Aboriginal survivors of Canada’s residential school era have mixed emotions about the Canadian federal government’s November 23 decision to pay $2 billion in reparations to survivors. Although satisfying to some, the financial compensation has left other survivors feeling insulted, if not infuriated.
The unprecedented reparations deal includes a $10,000 "common experience" payment to the approximately 90,000 living students who attended the residential schools; an additional $3,000 for every year the students attended; nearly $200 million in funding for healing and educational programs; and the option of pursuing individual claims of abuse through the courts. Survivors 65 years and older can apply for an early payment of $8,000.
"You can’t put a price tag on the lost cultural languages or the people being taken from their homes for years [at a time]," said Mike Benson, Executive Director of the National Residential School Survivor Society (NRSSS). "But for some of the elderly survivors, they are finally getting acknowledgement [that this happened]."
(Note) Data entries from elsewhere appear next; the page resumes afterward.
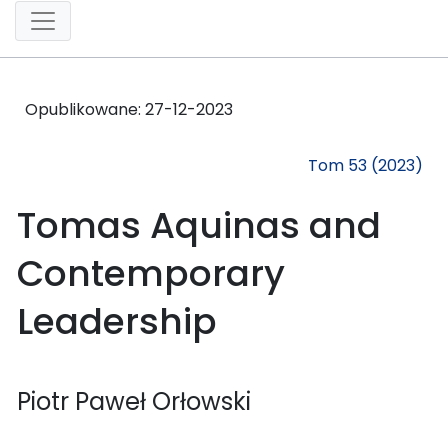
Opublikowane:
27-12-2023
Tom 53 (2023)
Tomas Aquinas and
Contemporary
Leadership
Piotr Paweł Orłowski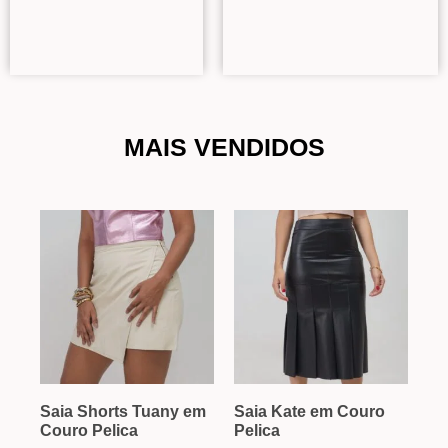
MAIS VENDIDOS
Saia Shorts Tuany em
Saia Kate em Couro
Couro Pelica
Pelica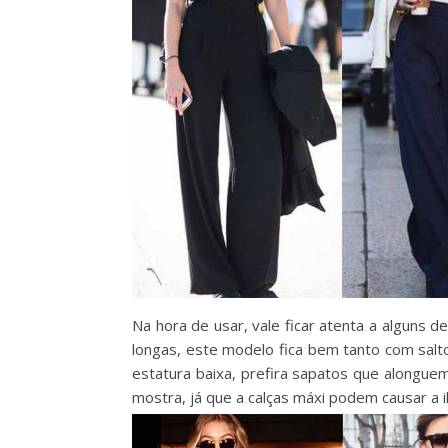
Na hora de usar, vale ficar atenta a alguns 
longas, este modelo fica bem tanto com salt
estatura baixa, prefira sapatos que alongue
mostra, já que a calças máxi podem causar a 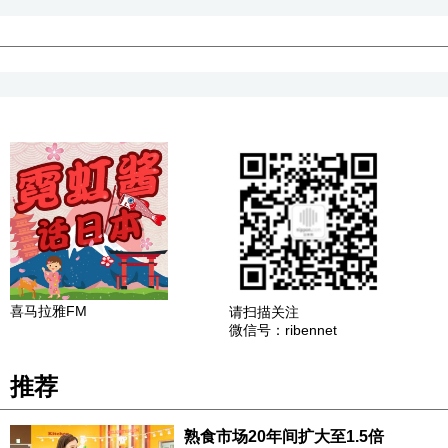
喜马拉雅FM
请扫描关注
微信号：ribennet
推荐
熟食市场20年间扩大至1.5倍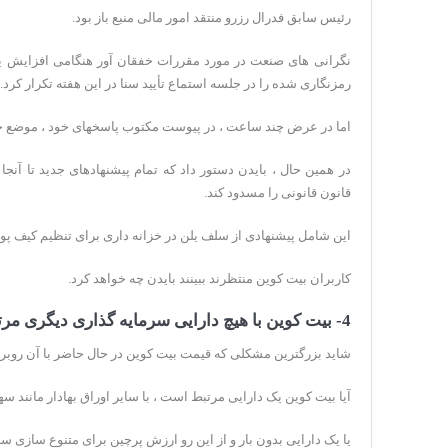
رئیس سابق فدرال رزرو منتقد امور مالی منبع باز بود.
نگرانی های صنعت در مورد مقررات خفقان آور هنگامی افزایش ی
رمزنگاری شده را در جلسه استماع تأیید سنا در این هفته تکرار کرد.
اما در عرض چند ساعت ، در پیوست مکتوب پاسخهای خود ، موضع خو
در همین حال ، بایدن دستور داد كه تمام پیشنهادهای جدید تا آنجا
قانون قانونی را مسدود كند.
این شامل پیشنهادی از سلف یلن در خزانه داری برای تنظیم کیف پو
کاربران بیت کوین منتظرند ببینند بایدن چه خواهد کرد.
4- بیت کوین با هیچ دارایی سرمایه گذاری دیگری مرتبط نیست:
شاید بزرگترین مشکلی که قیمت بیت کوین در حال حاضر با آن روب
آیا بیت کوین یک دارایی مرتبط است ، با سایر اوراق بهادار مانند سها
یا یک دارایی بدون بار و از این رو ارزش پرچین برای متنوع سازی س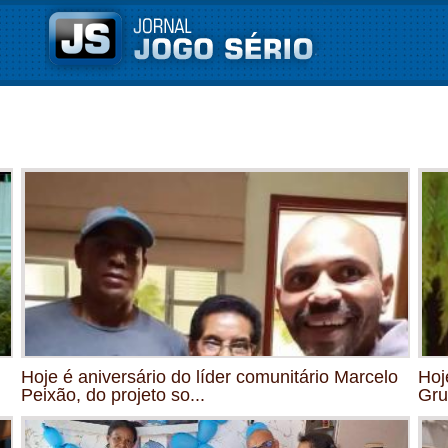
Hoje é aniversário do líder comunitário Marcelo
Hoj
Peixão, do projeto so...
Gru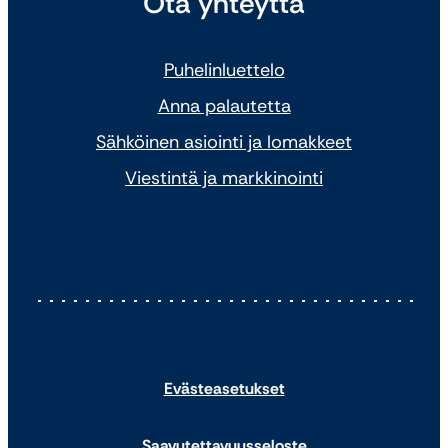
Ota yhteyttä
Puhelinluettelo
Anna palautetta
Sähköinen asiointi ja lomakkeet
Viestintä ja markkinointi
Evästeasetukset
Saavutettavuusseloste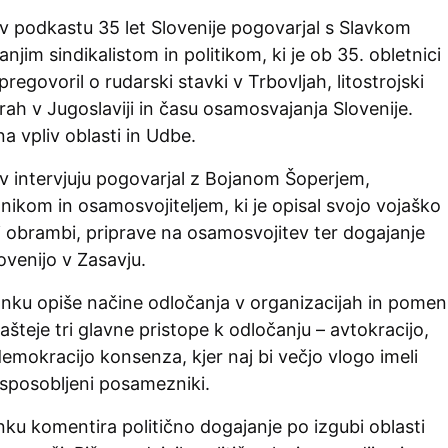
 v podkastu 35 let Slovenije pogovarjal s Slavkom
jim sindikalistom in politikom, ki je ob 35. obletnici
regovoril o rudarski stavki v Trbovljah, litostrojski
rah v Jugoslaviji in času osamosvajanja Slovenije.
na vpliv oblasti in Udbe.
 v intervjuju pogovarjal z Bojanom Šoperjem,
ikom in osamosvojiteljem, ki je opisal svojo vojaško
ni obrambi, priprave na osamosvojitev ter dogajanje
venijo v Zasavju.
lanku opiše načine odločanja v organizacijah in pomen
šteje tri glavne pristope k odločanju – avtokracijo,
emokracijo konsenza, kjer naj bi večjo vlogo imeli
usposobljeni posamezniki.
ku komentira politično dogajanje po izgubi oblasti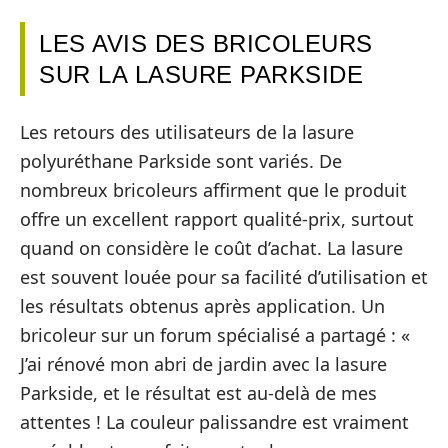
LES AVIS DES BRICOLEURS
SUR LA LASURE PARKSIDE
Les retours des utilisateurs de la lasure
polyuréthane Parkside sont variés. De
nombreux bricoleurs affirment que le produit
offre un excellent rapport qualité-prix, surtout
quand on considère le coût d’achat. La lasure
est souvent louée pour sa facilité d’utilisation et
les résultats obtenus après application. Un
bricoleur sur un forum spécialisé a partagé : «
J’ai rénové mon abri de jardin avec la lasure
Parkside, et le résultat est au-delà de mes
attentes ! La couleur palissandre est vraiment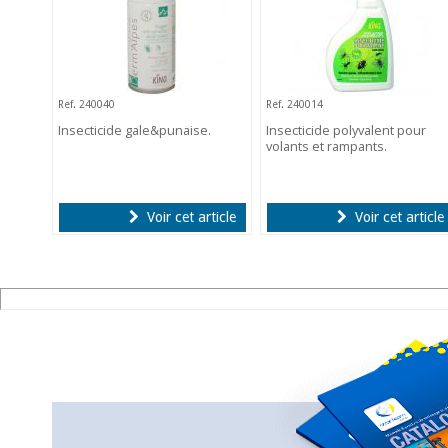
Ref. 240040
Ref. 240014
Insecticide gale&punaise.
Insecticide polyvalent pour
volants et rampants.
Voir cet article
Voir cet article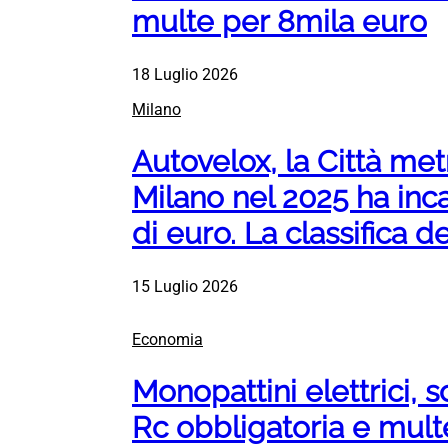
multe per 8mila euro
18 Luglio 2026
Milano
Autovelox, la Città met
Milano nel 2025 ha inca
di euro. La classifica 
15 Luglio 2026
Economia
Monopattini elettrici, s
Rc obbligatoria e mult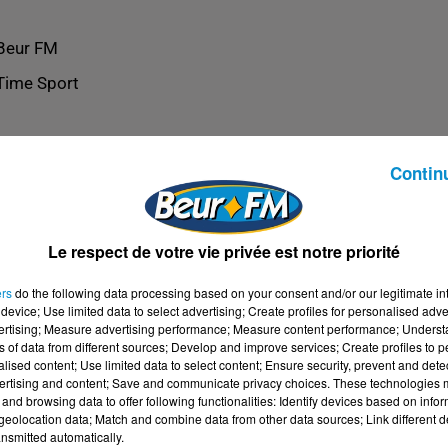
Beur FM
Time Sport
Contin
Le respect de votre vie privée est notre priorité
ers
do the following data processing based on your consent and/or our legitimate int
device; Use limited data to select advertising; Create profiles for personalised adver
vertising; Measure advertising performance; Measure content performance; Unders
ns of data from different sources; Develop and improve services; Create profiles to 
alised content; Use limited data to select content; Ensure security, prevent and detect
ertising and content; Save and communicate privacy choices. These technologies
and browsing data to offer following functionalities: Identify devices based on infor
eolocation data; Match and combine data from other data sources; Link different de
nsmitted automatically.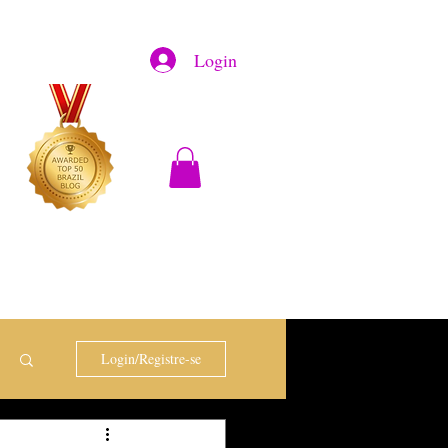
Login
Login/Registre-se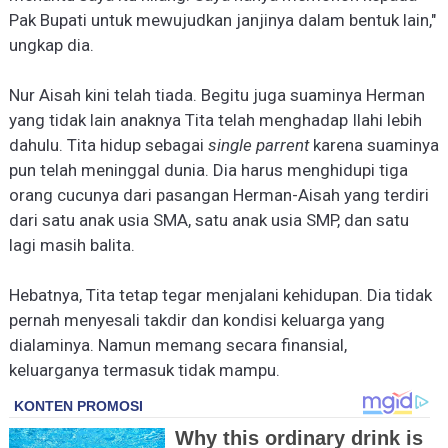
Pak Bupati untuk mewujudkan janjinya dalam bentuk lain,"
ungkap dia.
Nur Aisah kini telah tiada. Begitu juga suaminya Herman
yang tidak lain anaknya Ti
t
a telah menghadap Ilahi lebih
dahulu. Ti
t
a hidup sebagai
single parrent
karena suaminya
pun telah meninggal dunia. Dia harus menghidupi tiga
orang cucunya dari pasangan Herman-Aisah yang terdiri
dari satu anak usia SMA, satu anak usia SMP, dan satu
lagi masih balita.
Hebatnya, Ti
t
a tetap tegar menjalani kehidupan. Dia tidak
pernah menyesali takdir dan kondisi keluarga yang
dialaminya. Namun memang secara finansial,
keluarganya termasuk tidak mampu.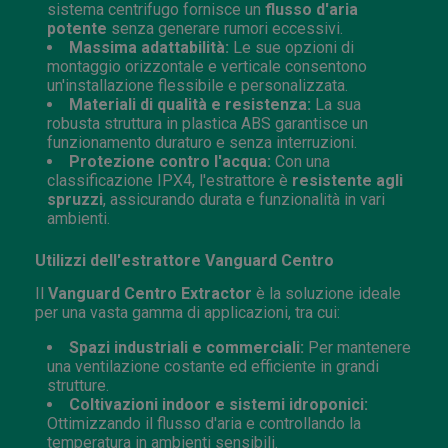
sistema centrifugo fornisce un
flusso d'aria
potente
senza generare rumori eccessivi.
Massima adattabilità:
Le sue opzioni di
montaggio orizzontale e verticale consentono
un'installazione flessibile e personalizzata.
Materiali di qualità e resistenza:
La sua
robusta struttura in plastica ABS garantisce un
funzionamento duraturo e senza interruzioni.
Protezione contro l'acqua:
Con una
classificazione IPX4, l'estrattore è
resistente agli
spruzzi
, assicurando durata e funzionalità in vari
ambienti.
Utilizzi dell'estrattore Vanguard Centro
Il
Vanguard Centro Extractor
è la soluzione ideale
per una vasta gamma di applicazioni, tra cui:
Spazi industriali e commerciali:
Per mantenere
una ventilazione costante ed efficiente in grandi
strutture.
Coltivazioni indoor e sistemi idroponici:
Ottimizzando il flusso d'aria e controllando la
temperatura in ambienti sensibili.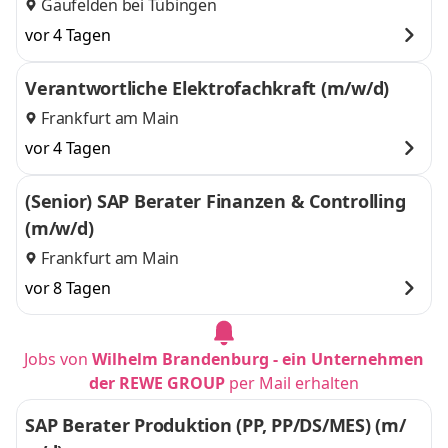
Gäufelden bei Tübingen
vor 4 Tagen
Verantwortliche Elektrofachkraft (m/w/d)
Frankfurt am Main
vor 4 Tagen
(Senior) SAP Berater Finanzen & Controlling
(m/w/d)
Frankfurt am Main
vor 8 Tagen
Jobs von
Wilhelm Brandenburg - ein Unternehmen
der REWE GROUP
per Mail erhalten
SAP Berater Produktion (PP, PP/DS/MES) (m/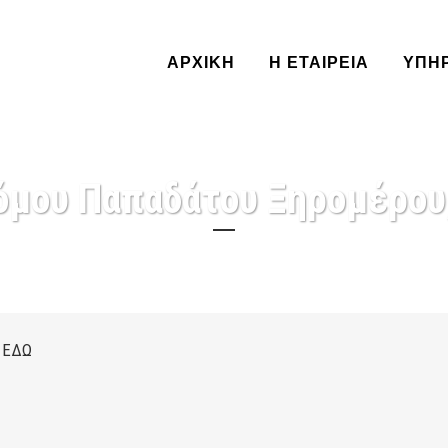
ΑΡΧΙΚΗ
Η ΕΤΑΙΡΕΙΑ
ΥΠΗ
όμου Παπαδάτου Ξηρομέρου,
 ΕΔΩ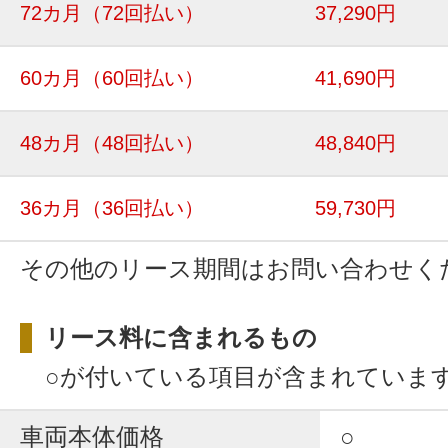
72カ月
（72回払い）
37,290円
60カ月
（60回払い）
41,690円
48カ月
（48回払い）
48,840円
36カ月
（36回払い）
59,730円
その他のリース期間はお問い合わせく
リース料に含まれるもの
○が付いている項目が含まれていま
車両本体価格
○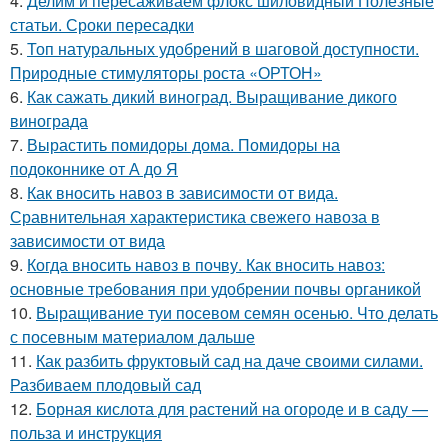
4.
Делим и пересаживаем флокс шиловидный Полезные
статьи. Сроки пересадки
5.
Топ натуральных удобрений в шаговой доступности.
Природные стимуляторы роста «ОРТОН»
6.
Как сажать дикий виноград. Выращивание дикого
винограда
7.
Вырастить помидоры дома. Помидоры на
подоконнике от А до Я
8.
Как вносить навоз в зависимости от вида.
Сравнительная характеристика свежего навоза в
зависимости от вида
9.
Когда вносить навоз в почву. Как вносить навоз:
основные требования при удобрении почвы органикой
10.
Выращивание туи посевом семян осенью. Что делать
с посевным материалом дальше
11.
Как разбить фруктовый сад на даче своими силами.
Разбиваем плодовый сад
12.
Борная кислота для растений на огороде и в саду —
польза и инструкция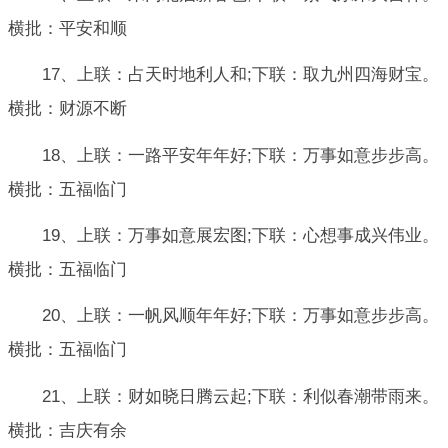
横批：平安和顺
17、上联：占天时地利人和;下联：取九州四海财宝。
横批：财源不断
18、上联：一路平安年年好;下联：万事如意步步高。
横批：五福临门
19、上联：万事如意展宏图;下联：心想事成兴伟业。
横批：五福临门
20、上联：一帆风顺年年好;下联：万事如意步步高。
横批：五福临门
21、上联：财如晓日腾云起;下联：利似春潮带雨来。
横批：吉庆有余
The residential school system in Canada operated from the 1870s through the 1950s and ’60s, with the last school closing late into the 20th century, according to the Indian Residential Schools Resolution website. Residential schools, which were funded by the federal government and often operated by churches, were designed to transform aboriginal Canadians into mainstream Christians, and have been blamed for the disappearance of aboriginal languages, as well as the physical and sexual abuse of the children who attended.
Benson said that under the agreement, it should now be "easier for survivors to prove their claims" of abuse, which will be settled in addition to the common experience payment. The application forms have been shortened from their original length of 56 pages, making it "easier to put claims forward," Benson said.
Beyond the physical and sexual abuse, the Truth Commission into Genocide in Canada accuses the residential schools of the death and disappearance of nearly 50,000 children during the years of the schools’ operation, although no other organizations could confirm that number.
The Commission, which could not be reached for comment, released a public statement on November 26 in response to the government’s compensation plan, calling it a "gag order" and a "paltry bribe."
"This bribe and legal gagging is being presented as a final 'resolution' of the claims of residential school survivors, as if such unspeakable crimes as mass sterilizations, gang rape, ritualistic torture and murder are resolvable by or reducible to an issue of money," the Commission said in its statement.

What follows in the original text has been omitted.